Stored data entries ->
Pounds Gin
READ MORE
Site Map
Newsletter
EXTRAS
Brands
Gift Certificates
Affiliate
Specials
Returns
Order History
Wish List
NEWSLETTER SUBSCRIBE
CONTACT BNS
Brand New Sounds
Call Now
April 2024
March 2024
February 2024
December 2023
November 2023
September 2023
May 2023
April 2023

==

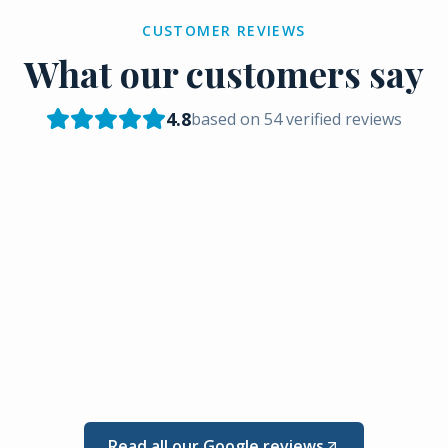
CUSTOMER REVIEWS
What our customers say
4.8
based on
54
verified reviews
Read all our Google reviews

What is required ->
From the line that has "CUSTOMER REVIEWS" through the line that has "Read all our Google reviews", copy every line exactly as it appears above, and leave out all others.

Solution below ->
CUSTOMER REVIEWS
What our customers say
4.8
based on
54
verified reviews
Read all our Google reviews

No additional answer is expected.